Prologue — The Huntsman’s Daughter
Elaris glittered like a dream where day kissed the mountains and vineyards bled their sweet harvest into the goblets of the high-born. Banners snapped bright-blue over white walls, and the palace rose from terraced gardens like an alabaster tide turned to stone.
From her balcony, Princess Serenya watched her father’s hunters return at dusk—always at dusk, when the last light made everything beautiful and harmless. The horses came first, steaming and proud; then the carts with their trophies beneath tarps of oiled canvas. She’d been nine the first time she saw the tarps peeled back for the nobles’ applause: pelts like moonlight, claws like polished horn, a skull with fangs that flashed like pearls. The court had called King Althar brave. The bards had called him savior. He had lifted Serenya into his arms onto the dais while the crowd roared.
“My lioness,” he had said into her hair. “You are safe because I am ruthless.”
She had believed him. She had believed him the way children believe the sea will always answer the sky.

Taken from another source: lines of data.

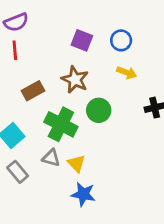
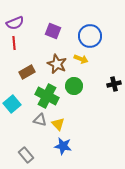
purple square: (82, 40) -> (53, 31), moved
blue circle: (121, 40) -> (90, 36), size x1.5
yellow arrow: (127, 73) -> (81, 59), moved
gray rectangle: (18, 172) -> (26, 155), moved

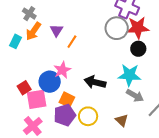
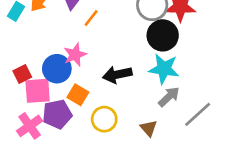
black circle: (138, 49) -> (163, 35), moved, size x1.5
black arrow: (95, 82) -> (117, 75), turned -30
gray arrow: (135, 95) -> (169, 97), turned -78
purple pentagon: (65, 115) -> (57, 114), moved

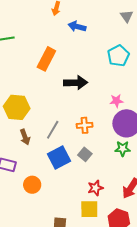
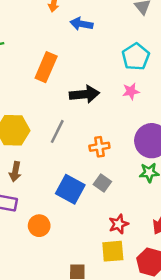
pink star: (116, 101) -> (131, 91), moved
gray line: (53, 130) -> (57, 131), moved
brown arrow: (25, 137) -> (15, 172), moved, turned 35
blue square: (59, 157) -> (70, 189), turned -30

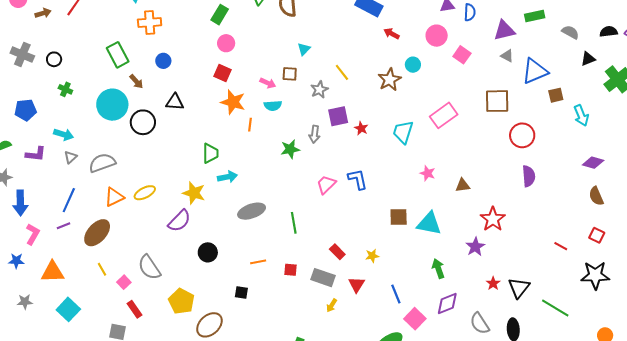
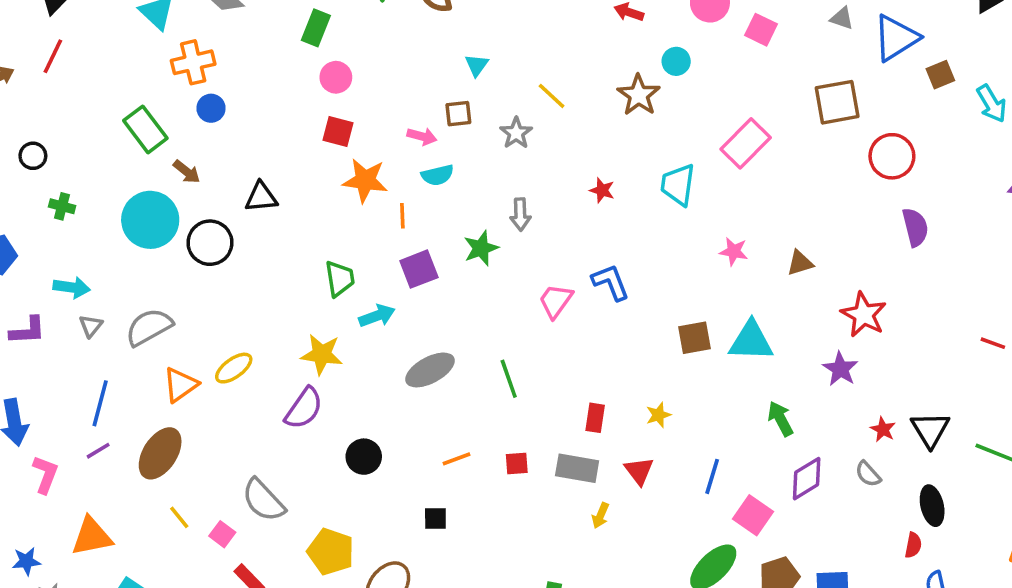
blue circle: (163, 61) -> (211, 108), moved
purple square: (338, 116) -> (419, 269), moved
red rectangle: (337, 252) -> (595, 418), turned 63
blue star: (16, 261) -> (26, 561), moved
blue line: (396, 294) -> (712, 476), turned 48
gray semicircle: (480, 323) -> (868, 474), moved, size x0.7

Years blurred the raw shock into a polished shape. The pelts were mounted in the hunting hall. A tapestry was commissioned: the king stands over a slain wolf-thing, spear driven through its heart, the beast halfway between man and nightmare. Serenya learned to pass it without looking. She learned to speak the court’s favored words—order and safety and purity—until the words felt like bracelet-chains she was supposed to call jewels.
And then she met the man whose eyes were the hungry color of autumn leaves when the wind has already claimed them.
Kael.
He came to court as a sword from the north, risen from mercenary to general on a tide of bloody victories. The first time he bowed to her father, sunlight slid along the scars on his knuckles, and Serenya, who had long accepted that her body was a treaty-seal her father would one day stamp on an alliance, felt something warm and dangerous open low in her belly. She told herself it was curiosity.
She told herself many things.
All of them became lies the night she took off her slippers and stepped into the rose garden where he waited between the hedges, breathing like a man trying not to bite.
She went because she was tired of being safe. She went because she wanted to burn.
She went because she was the huntsman’s daughter, and she had never learned what it meant to be the hunted.